I've got no problem with that.

>
>> And once that's allowed, they should be able to do so without imposing an
>>>>> overly restrictive API. What if a custom type has thousands of elements
>>>>> that are easily computed sequentially or from an index? Forcing an Array on
>>>>> the implementor is an unnecessary restriction and a burden. (More on this
>>>>> below.)
>>>>>
>>>>> 2) There is *no decrease in usability for the common use case *by
>>>>> choosing to make the protocol associated type a Sequence instead of a
>>>>> Collection or Array because the concrete type synthesized by the compiler *would
>>>>> be a more refined concrete type anyway.* In other words, anyone who
>>>>> writes "MyEnum.allValues" would get back an integer-indexable random access
>>>>> collection. I can imagine useful algorithms (more of an
>>>>> algebraic/set-theoretical nature) that could be written for types with
>>>>> countably infinite value sets. Why require breaking source/ABI
>>>>> compatibility later if we can avoid it now, at no cost for the common user?
>>>>>
>>>>> 2.1) Anyone who writes a generic algorithm constrained over
>>>>> ValueEnumerable *would* have to add an additional constraint of
>>>>> "where T: RandomAccessCollection, T.Index == Int". This is a slight
>>>>> increase in complexity, but I would argue that if someone is writing
>>>>> generic algorithms over collections (and that's what this is), then this is
>>>>> something they should already familiar with. I argue that that trade-off is
>>>>> acceptable—others might disagree.
>>>>>
>>>>> 3) There is *no good reason* for the compiler to perform slow memory
>>>>> allocation operations to shuffle around information that it *already
>>>>> knows* when it can just as easily provide a specialized compact value
>>>>> type that is far more time/space efficient. I should finish the prototype I
>>>>> was working on—the code synthesis is not markedly more difficult than it
>>>>> would be to write code that constructs an array.
>>>>>
>>>>> 4) Most users *think* they need an array when what they really want
>>>>> is to be able to get the count of elements, iterate over them, and possibly
>>>>> integer-index into them. The specialized collection type can do all of
>>>>> those things more efficiently.
>>>>>
>>>>> 4.1) If a user *truly* needs an array, they just write
>>>>> "Array(MyEnum.allValues)".
>>>>>
>>>>>
>>>>>
>>>>>> Along the lines of user ergonomics, I would advocate for as many
>>>>>> enums as possible to conform without explicit opt-in. It's true that we are
>>>>>> moving away from such magical designs, and for good reason, but the gain
>>>>>> here of enums Just Working(TM) for such a long-demanded feature has, I
>>>>>> would argue, more benefits than drawbacks. To my mind, the feature is a lot
>>>>>> like `RawRepresentable` in several ways, and it would be defensible for an
>>>>>> equal amount of magic to be enabled for it.
>>>>>>
>>>>>
>>>>> I tend to agree with this philosophically, but the same argument about
>>>>> a long-demanded feature Just Working™ could be/was made for
>>>>> Equatable/Hashable being implicit and we decided to make it opt-in instead.
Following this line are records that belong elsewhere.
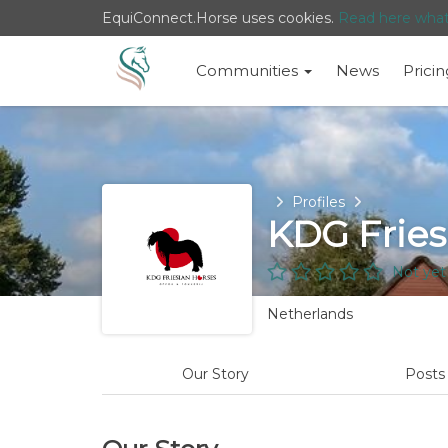
EquiConnect.Horse uses cookies.
Read here wha
Communities
News
Pricin
Home
Profiles
KDG Fries
Not yet
Netherlands
Our Story
Post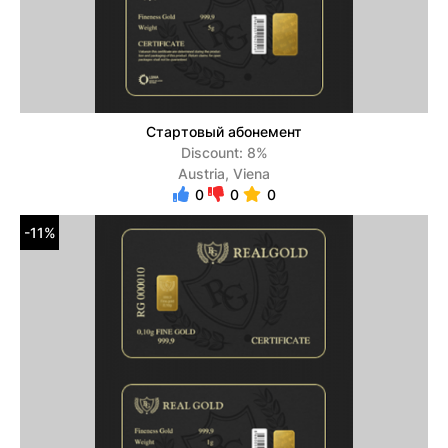
Стартовый абонемент
Discount: 8%
Austria, Viena
0
0
0
-11%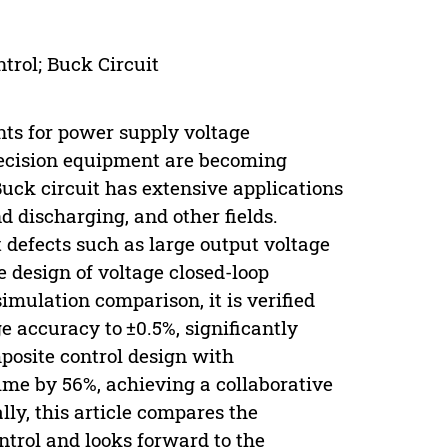
trol; Buck Circuit
nts for power supply voltage
recision equipment are becoming
Buck circuit has extensive applications
d discharging, and other fields.
t defects such as large output voltage
e design of voltage closed-loop
ulation comparison, it is verified
ge accuracy to ±0.5%, significantly
osite control design with
me by 56%, achieving a collaborative
lly, this article compares the
ntrol and looks forward to the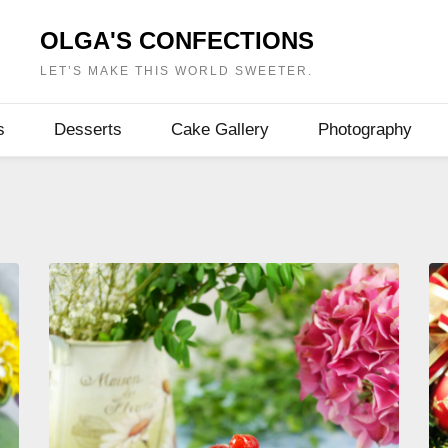
OLGA'S CONFECTIONS
LET’S MAKE THIS WORLD SWEETER.
s
Desserts
Cake Gallery
Photography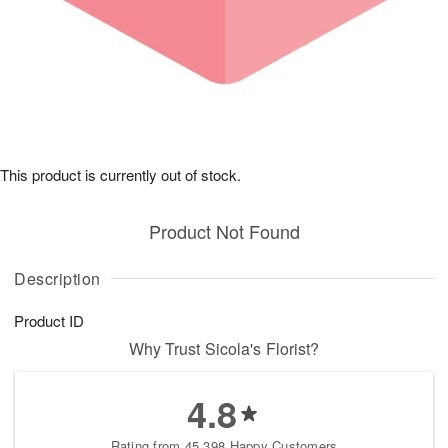
This product is currently out of stock.
Product Not Found
Description
Product ID
Why Trust Sicola's Florist?
4.8
Rating from 45,398 Happy Customers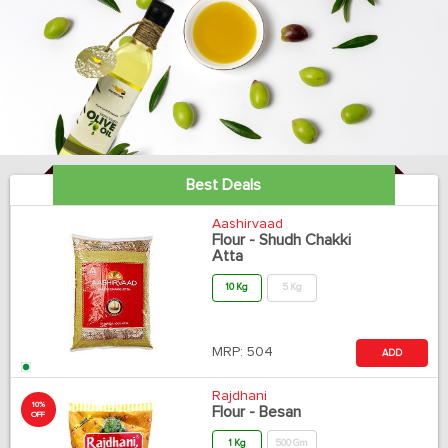
Best Deals
Aashirvaad
Flour - Shudh Chakki
Atta
10 Kg
5 Kg
MRP:
504
ADD
Rajdhani
10%
Flour - Besan
OFF
1 Kg
500 Gm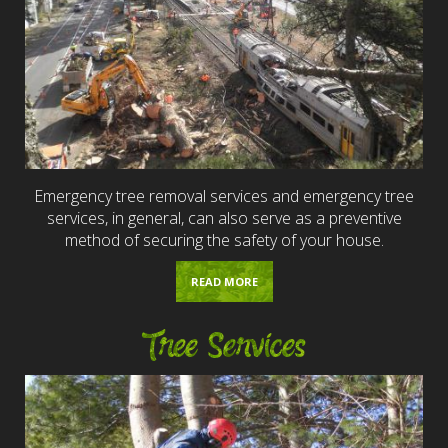
Emergency tree removal services and emergency tree
services, in general, can also serve as a preventive
method of securing the safety of your house.
READ MORE
Tree Services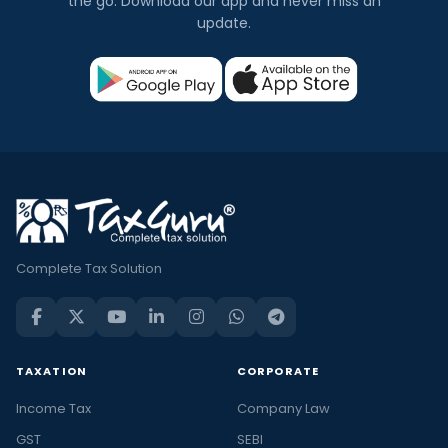
the go. Download our app and never miss an
update.
Complete Tax Solution
TAXATION
CORPORATE
Income Tax
Company Law
GST
SEBI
>>>>> I'm worried that we're going down a road where "this set of protocols is
>>>>> opt-in and this set of protocols is always-on" and users have to remember
>>>>> which are which. (And in some cases, it's even more complex! Enums are
>>>>> always Eq/Hash if they have raw values or no associated values, for
>>>>> historical reasons but they're opt-in with associated values.)
>>>>>
>>>>
>>>> There are key differences here. Equatable and Hashable have extensive
>>>> semantic guarantees, and it is certainly not the case that a type with
>>>> members that are all Equatable fulfills those guarantees itself. It would
>>>> be undesirable to have implicit Equatable conformance because the compiler
>>>> cannot guarantee semantics and must not make such assumptions. (The
>>>> implicit conformance of certain enums to Equatable and Hashable is
>>>> interesting yet defensible because it relies on an aspect of those enums
>>>> not shared with other types, an aspect that can be profitably relied
>>>> upon--see below.) All enums that have one or more cases with no associated
>>>> values, by contrast, have an enumerable set of cases. This is something
>>>> knowable to the compiler.
>>>>
>>>
>>> I agree with this. I think an argument could be successfully made that
>>> since enums without associated values already conform to Equatable/Hashable
>>> implicitly, and enums with raw values conform to RawRepresentable
>>> implicitly, the same could be done for ValueEnumerable. But, I brought it
>>> up because it's easy to imagine that there would be concerns raised about
>>> adding more of these special cases to the language (which does add design
>>> complexity, right?).
>>>
>>> This goes to the issue above of whether it is desirable in the first
>>>> place to conflate enums that have enumerable cases with a more general
>>>> "ValueEnumerable"; the requested feature is to enumerate enum cases, and
>>>> having a set of unique cases is a feature of enums not shared with other
>>>> types. Inevitably, when you generalize, then you must ask what it means for
>>>> a non-enum type to have a set of enumerable case-like values. For example,
>>>> note that there is no particular need for an ordered collection if we are
>>>> considering enums (cf. previous conversations about supporting resilient
>>>> reordering of enum cases); by contrast, such a design would be highly
>>>> unintuitive for a range, which has an implicitly ordered set of values.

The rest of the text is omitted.